By David Loome, field school student from Northern Arizona University/Coconino Community College
As students at the Preservation Archaeology Field School at Mule Creek, we are exposed almost every day to the tools and technology used by people in the past. By analyzing and studying artifacts like stone tools and pottery, we can gain important insights into the means by which these people lived their lives and interacted with the land and other people. Even so, many aspects of these ancient technologies remain esoteric to people today. How might we deepen our understanding of the past via the artifacts of people living in those times?

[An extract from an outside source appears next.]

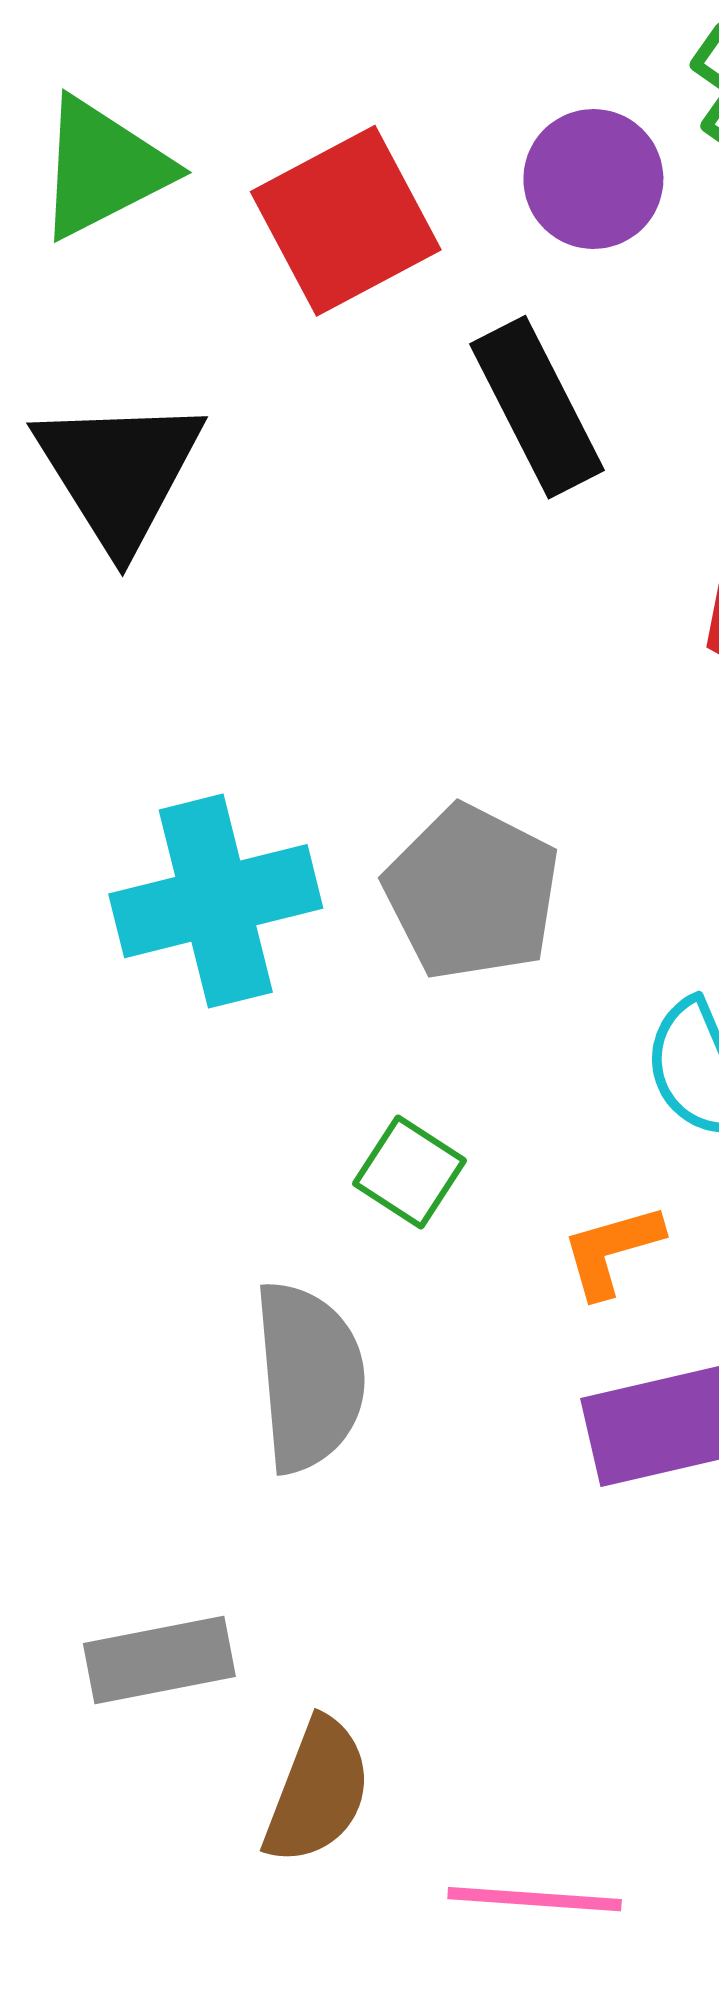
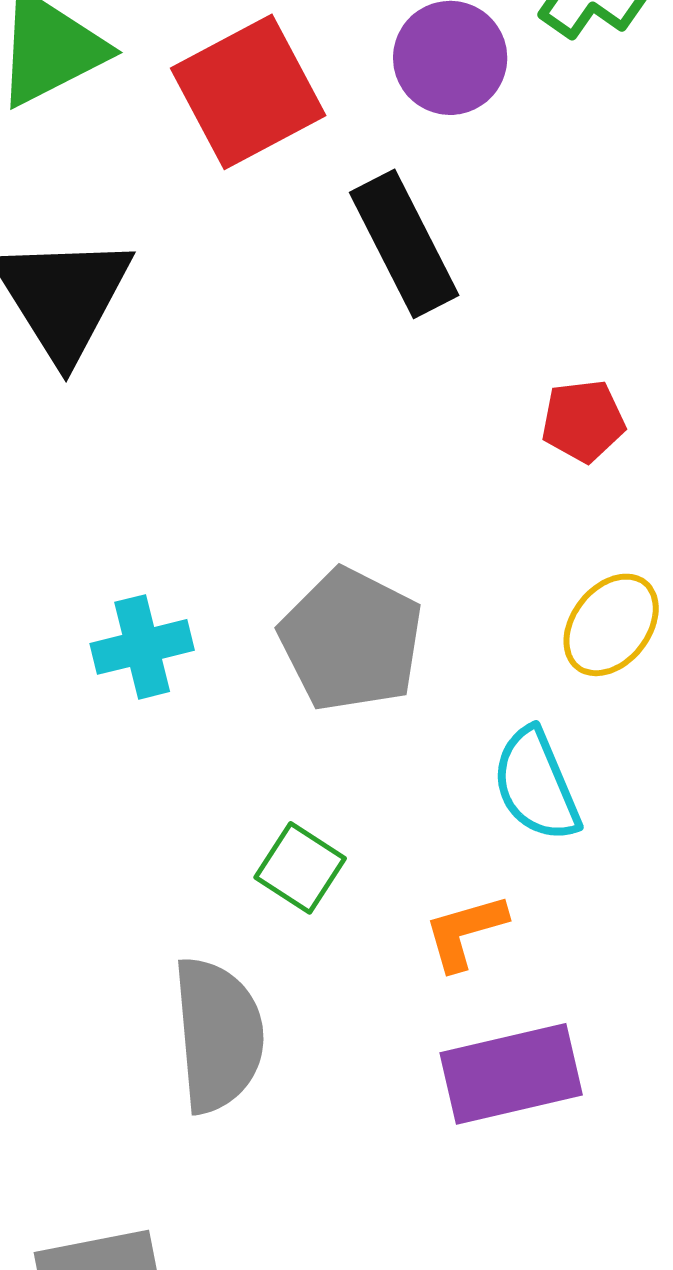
cyan cross: (216, 901) -> (142, 647), size x0.6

One way is through experimental archaeology, in which students and researchers replicate tools and technologies of times past. At Mule Creek, students have ample opportunity to pursue experimental archaeology through guest speakers, demonstrations, and independent study. The 2013 field season is no exception. During our time at Mule Creek, students and staff have ground corn with a traditional stone mano and metate, flintknapped projectile points using local sources of obsidian, made cord out of plant fiber, coiled pots from local clay, and made ancient weapons like the atlatl using stone tools.
Experiences like these not only allow students and researchers to better understand some of the challenges that faced precontact peoples, but are an important way of challenging ideas and gaining information that cannot be known directly through excavation or other archaeological tools. Besides being an important research tool, experimental archaeology is also a great source of in-camp entertainment and recreation.